Struggling small and medium sized businesses can breathe a sigh of relief after a Government scheme offering business loans was given the go ahead by European Commission (EC).
The scheme is designed to allow small and medium sized enterprises (SMEs) freedom to apply for credit, which should enable them to stay afloat during these harsh economic times. The scheme is split into two sections:
Speaking of the scheme, a spokesperson from HM Treasury, said: “Now that state aid approval has been granted, we are on track to launch the scheme early next week.”
However, the money will not come from the Government; instead, it will come from the banks, just like any other loan. But the difference is that the capital is guaranteed, therefore giving SMEs more of a chance of getting a loan agreed and at a lower rate.
Lenders to the banks will have a lower interest rate in this scheme, which will be passed onto the SME who take out a loan. Although it will only be around the 1 per cent mark, it will still be beneficial to any small and up and coming business struggling to pay rent on their commercial property.
Speaking of the scheme, Vice-President of the Commission responsible for the competition policy, Joaquín Almunia, stated: “Facilitating SMEs access to finance is a Commission priority to overcome the crisis. The National Loan Guarantee Scheme will reduce borrowing costs for SMEs thanks to a State guarantee, without unduly distorting competition.”

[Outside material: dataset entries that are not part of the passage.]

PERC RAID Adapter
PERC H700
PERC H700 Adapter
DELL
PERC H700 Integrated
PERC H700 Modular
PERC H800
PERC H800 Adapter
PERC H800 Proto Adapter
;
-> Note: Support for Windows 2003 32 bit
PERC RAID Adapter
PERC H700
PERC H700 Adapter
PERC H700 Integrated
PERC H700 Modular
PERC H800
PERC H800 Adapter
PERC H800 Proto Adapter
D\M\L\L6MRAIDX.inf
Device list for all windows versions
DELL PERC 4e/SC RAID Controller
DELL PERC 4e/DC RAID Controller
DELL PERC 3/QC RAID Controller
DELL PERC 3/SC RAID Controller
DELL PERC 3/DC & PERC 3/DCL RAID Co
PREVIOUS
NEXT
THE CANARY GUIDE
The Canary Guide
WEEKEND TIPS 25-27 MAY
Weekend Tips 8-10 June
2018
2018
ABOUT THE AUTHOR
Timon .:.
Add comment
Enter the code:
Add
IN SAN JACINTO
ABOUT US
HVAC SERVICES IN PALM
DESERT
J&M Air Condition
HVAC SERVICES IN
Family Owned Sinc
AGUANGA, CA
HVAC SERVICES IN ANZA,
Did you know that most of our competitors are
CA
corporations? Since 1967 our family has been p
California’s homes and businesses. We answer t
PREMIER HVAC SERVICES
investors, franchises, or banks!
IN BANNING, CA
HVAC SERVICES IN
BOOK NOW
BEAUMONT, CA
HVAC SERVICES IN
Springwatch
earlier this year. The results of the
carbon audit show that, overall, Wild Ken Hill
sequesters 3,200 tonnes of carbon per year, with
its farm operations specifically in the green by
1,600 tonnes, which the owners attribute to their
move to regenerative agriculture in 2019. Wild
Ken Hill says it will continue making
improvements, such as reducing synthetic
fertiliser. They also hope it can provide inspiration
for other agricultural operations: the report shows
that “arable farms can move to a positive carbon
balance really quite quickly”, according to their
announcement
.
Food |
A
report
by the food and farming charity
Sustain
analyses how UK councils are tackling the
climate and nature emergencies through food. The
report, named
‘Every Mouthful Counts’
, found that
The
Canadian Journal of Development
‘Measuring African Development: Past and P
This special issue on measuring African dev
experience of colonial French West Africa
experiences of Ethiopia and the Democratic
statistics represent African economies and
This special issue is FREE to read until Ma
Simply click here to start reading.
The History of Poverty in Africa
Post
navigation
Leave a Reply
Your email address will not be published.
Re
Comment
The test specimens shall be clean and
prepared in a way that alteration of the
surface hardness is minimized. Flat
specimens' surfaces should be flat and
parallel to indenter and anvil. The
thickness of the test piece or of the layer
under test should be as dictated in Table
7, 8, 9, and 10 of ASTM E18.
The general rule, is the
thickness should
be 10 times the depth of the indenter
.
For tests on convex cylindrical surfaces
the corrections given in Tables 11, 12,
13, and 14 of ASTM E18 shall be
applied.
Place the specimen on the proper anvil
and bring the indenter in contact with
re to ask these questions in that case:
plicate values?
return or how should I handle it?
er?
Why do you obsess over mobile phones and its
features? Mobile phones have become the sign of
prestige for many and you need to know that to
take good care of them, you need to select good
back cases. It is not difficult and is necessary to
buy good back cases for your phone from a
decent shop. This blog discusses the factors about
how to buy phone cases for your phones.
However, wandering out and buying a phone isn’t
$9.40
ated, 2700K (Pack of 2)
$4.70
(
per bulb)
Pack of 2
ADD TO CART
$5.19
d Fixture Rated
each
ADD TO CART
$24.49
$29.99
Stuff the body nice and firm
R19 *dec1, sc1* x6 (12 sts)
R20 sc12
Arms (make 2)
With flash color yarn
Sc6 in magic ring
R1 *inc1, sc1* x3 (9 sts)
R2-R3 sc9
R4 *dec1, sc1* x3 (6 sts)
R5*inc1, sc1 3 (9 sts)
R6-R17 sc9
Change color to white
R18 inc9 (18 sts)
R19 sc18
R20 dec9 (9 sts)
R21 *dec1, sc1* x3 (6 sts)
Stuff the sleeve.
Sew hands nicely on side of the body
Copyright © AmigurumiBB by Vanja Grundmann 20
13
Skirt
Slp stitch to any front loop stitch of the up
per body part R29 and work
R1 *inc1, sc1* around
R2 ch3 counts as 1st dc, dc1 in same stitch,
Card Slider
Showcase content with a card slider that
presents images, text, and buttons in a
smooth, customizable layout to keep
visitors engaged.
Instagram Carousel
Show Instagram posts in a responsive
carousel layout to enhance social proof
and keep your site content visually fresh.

However, although the scheme is designed to help SMEs with struggling finances, will giving them access to more debt really be beneficial? Jonathan Davis, who is a Managing Director of a wealth management company, has his doubts. “I am highly sceptical of any scheme to create more lending. It is more and more lending which put us in economic depression in the first place. If you think we are not in depression, think again.
“Sure, it will help some but not many. It’s a sop to the baying crowd but in reality it does nothing to sort the root problems of our economy for businesses which include high prices and costs of running businesses, low or negative growth, high debts and high business rates.”